Perusahaan penyedia benih unggul seperti halnya pengedar morvin yang menyebabkan ketergantungan petani terhadap ketersediaan bibit unggul, keadaan seperti ini terus dipelihara, agar petani selalu berada dalam lingkup usaha yang menyengsarakan diakibatkan oleh input usaha tani yang kian melonjak, yang tentunya akan semakin menekan keuntungan dari usaha tani tersebut. Hal ini juga mendorong petani untuk terus memperluas lahan agar meningkatkan pendapatan. Peningkatan jumlah lahan dapat kita lihat hingga tahun 2016 luas lahan sawah yang diolah adalah seluas 96.912,5 Ha, lahan kebun/tegal 490.248,9 Ha, lahan lading/huma 152.987,6 Ha, lahan perkebunan 3.621.207,5 Ha (BPS, 2016).

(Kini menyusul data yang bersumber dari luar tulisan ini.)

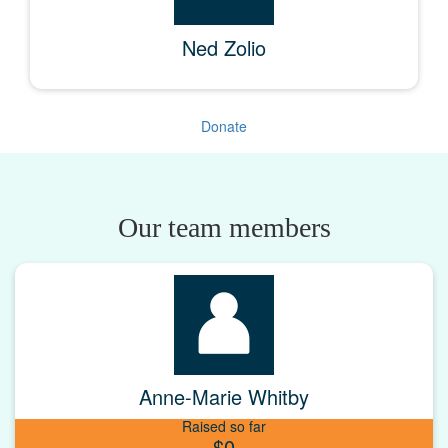
Ned Zolio
Donate
Our team members
Anne-Marie Whitby
Raised so far
$0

Kesengsaraan petani semakin kian menyiksa dengan adanya berbagai kredit yang harus mereka bayar, akibat dari pinjaman untuk memulai usaha tani tersebut, keadaan ini juga semakin diperparah dengan cuaca dan iklim yang tidak menentu sepanjang tahun. Ancaman gagal panen akibat banjir maupun kekeringan merupakan hal yang acapkali mereka hadapi akibat dari perluasan lahan yang mengurangi luasan hutan konservasi.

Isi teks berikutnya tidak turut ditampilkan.